(Records from a collection)
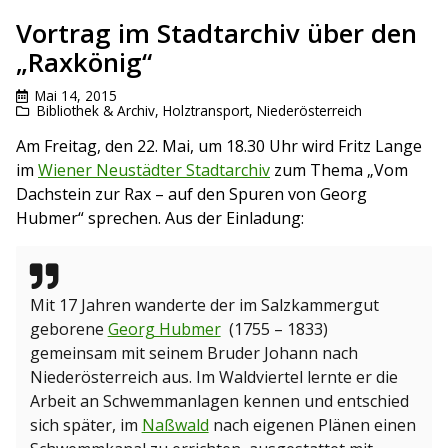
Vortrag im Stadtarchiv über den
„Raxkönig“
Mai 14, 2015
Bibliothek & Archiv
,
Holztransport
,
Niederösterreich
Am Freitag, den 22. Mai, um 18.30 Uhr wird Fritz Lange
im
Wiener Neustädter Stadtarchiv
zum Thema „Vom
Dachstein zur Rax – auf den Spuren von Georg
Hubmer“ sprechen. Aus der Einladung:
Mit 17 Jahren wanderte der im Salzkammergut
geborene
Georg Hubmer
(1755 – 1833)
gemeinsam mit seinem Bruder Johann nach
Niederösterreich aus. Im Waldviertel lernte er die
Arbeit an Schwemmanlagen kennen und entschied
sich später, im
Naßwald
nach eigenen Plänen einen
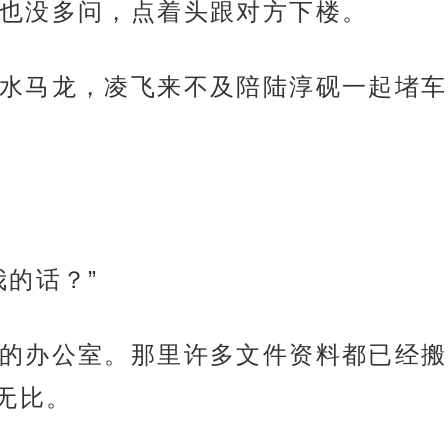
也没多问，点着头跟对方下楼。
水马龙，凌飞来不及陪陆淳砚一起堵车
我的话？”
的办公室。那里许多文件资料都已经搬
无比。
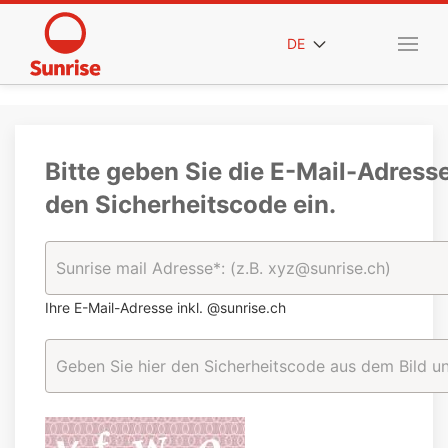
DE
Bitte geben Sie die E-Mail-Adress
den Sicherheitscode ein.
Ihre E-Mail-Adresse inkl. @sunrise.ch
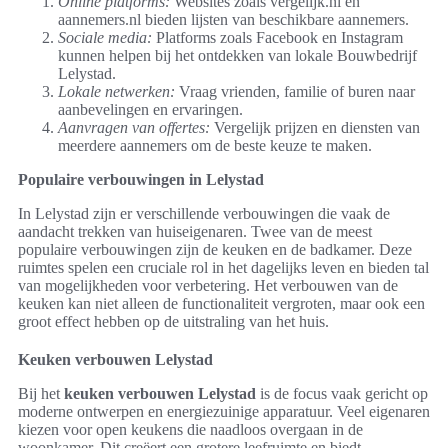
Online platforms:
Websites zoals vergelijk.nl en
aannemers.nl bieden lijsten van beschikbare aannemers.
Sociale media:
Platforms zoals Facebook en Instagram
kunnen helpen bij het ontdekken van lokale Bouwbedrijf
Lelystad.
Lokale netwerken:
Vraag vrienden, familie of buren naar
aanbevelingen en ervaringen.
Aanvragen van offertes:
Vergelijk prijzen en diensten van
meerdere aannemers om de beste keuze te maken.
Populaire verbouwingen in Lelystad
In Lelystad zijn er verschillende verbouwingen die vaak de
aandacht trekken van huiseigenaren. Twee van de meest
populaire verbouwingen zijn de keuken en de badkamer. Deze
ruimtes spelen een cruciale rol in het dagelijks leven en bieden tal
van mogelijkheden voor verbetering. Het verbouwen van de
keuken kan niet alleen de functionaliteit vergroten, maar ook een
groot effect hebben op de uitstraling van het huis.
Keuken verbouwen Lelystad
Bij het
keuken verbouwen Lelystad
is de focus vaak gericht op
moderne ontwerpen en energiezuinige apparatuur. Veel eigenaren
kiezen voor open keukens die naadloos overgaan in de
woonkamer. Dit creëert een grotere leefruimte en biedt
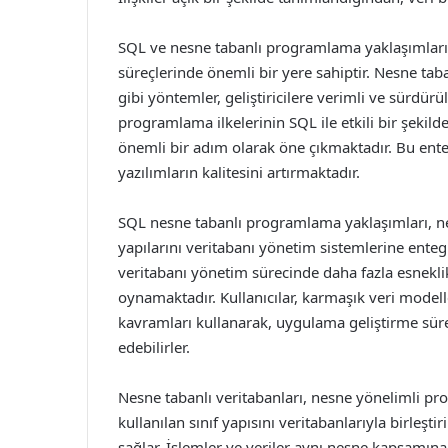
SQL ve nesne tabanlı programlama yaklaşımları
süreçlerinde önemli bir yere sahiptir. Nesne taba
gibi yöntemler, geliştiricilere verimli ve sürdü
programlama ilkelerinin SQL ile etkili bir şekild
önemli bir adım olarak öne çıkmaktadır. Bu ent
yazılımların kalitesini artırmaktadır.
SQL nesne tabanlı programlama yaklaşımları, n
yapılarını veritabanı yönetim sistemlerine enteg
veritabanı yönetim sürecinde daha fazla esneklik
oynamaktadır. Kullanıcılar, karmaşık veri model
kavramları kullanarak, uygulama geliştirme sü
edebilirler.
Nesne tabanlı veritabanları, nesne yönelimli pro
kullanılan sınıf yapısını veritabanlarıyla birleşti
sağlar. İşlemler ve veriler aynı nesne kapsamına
* * *
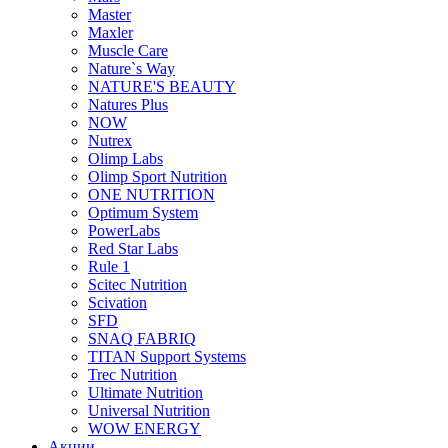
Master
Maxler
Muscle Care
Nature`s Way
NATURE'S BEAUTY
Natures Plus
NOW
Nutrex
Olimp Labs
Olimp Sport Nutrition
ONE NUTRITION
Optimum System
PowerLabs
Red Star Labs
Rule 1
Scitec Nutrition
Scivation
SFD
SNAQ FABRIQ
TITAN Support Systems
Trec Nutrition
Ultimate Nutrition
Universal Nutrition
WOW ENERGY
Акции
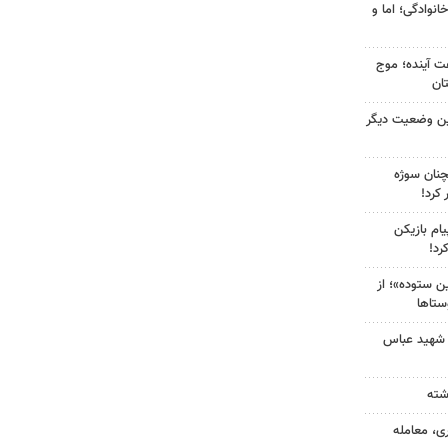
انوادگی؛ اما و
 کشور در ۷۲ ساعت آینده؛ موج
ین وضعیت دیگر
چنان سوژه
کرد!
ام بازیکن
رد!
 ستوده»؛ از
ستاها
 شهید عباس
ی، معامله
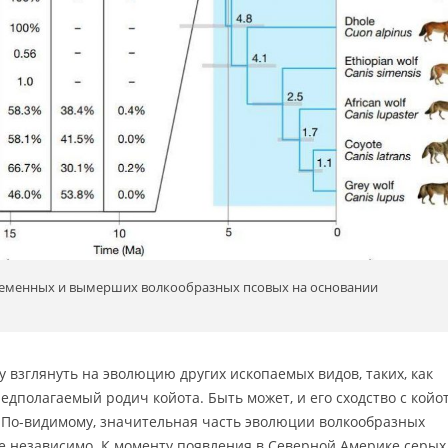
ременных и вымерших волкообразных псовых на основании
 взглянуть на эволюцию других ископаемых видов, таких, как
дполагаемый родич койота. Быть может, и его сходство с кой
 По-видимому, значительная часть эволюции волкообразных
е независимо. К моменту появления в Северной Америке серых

* Problem details
Every line from the one with "Vergelijk prijzen en diensten van" through the one with "sağlar. İşlemler ve" is to be reproduced exactly as written above, and the pictures are to be dropped.

* Completed exercise
Vergelijk prijzen en diensten van
meerdere aannemers om de beste keuze te maken.
Populaire verbouwingen in Lelystad
In Lelystad zijn er verschillende verbouwingen die vaak de
aandacht trekken van huiseigenaren. Twee van de meest
populaire verbouwingen zijn de keuken en de badkamer. Deze
ruimtes spelen een cruciale rol in het dagelijks leven en bieden tal
van mogelijkheden voor verbetering. Het verbouwen van de
keuken kan niet alleen de functionaliteit vergroten, maar ook een
groot effect hebben op de uitstraling van het huis.
Keuken verbouwen Lelystad
Bij het
keuken verbouwen Lelystad
is de focus vaak gericht op
moderne ontwerpen en energiezuinige apparatuur. Veel eigenaren
kiezen voor open keukens die naadloos overgaan in de
woonkamer. Dit creëert een grotere leefruimte en biedt
SQL ve nesne tabanlı programlama yaklaşımları
süreçlerinde önemli bir yere sahiptir. Nesne taba
gibi yöntemler, geliştiricilere verimli ve sürdü
programlama ilkelerinin SQL ile etkili bir şekild
önemli bir adım olarak öne çıkmaktadır. Bu ent
yazılımların kalitesini artırmaktadır.
SQL nesne tabanlı programlama yaklaşımları, n
yapılarını veritabanı yönetim sistemlerine enteg
veritabanı yönetim sürecinde daha fazla esneklik
oynamaktadır. Kullanıcılar, karmaşık veri model
kavramları kullanarak, uygulama geliştirme sü
edebilirler.
Nesne tabanlı veritabanları, nesne yönelimli pro
kullanılan sınıf yapısını veritabanlarıyla birleşti
sağlar. İşlemler ve veriler aynı nesne kapsamına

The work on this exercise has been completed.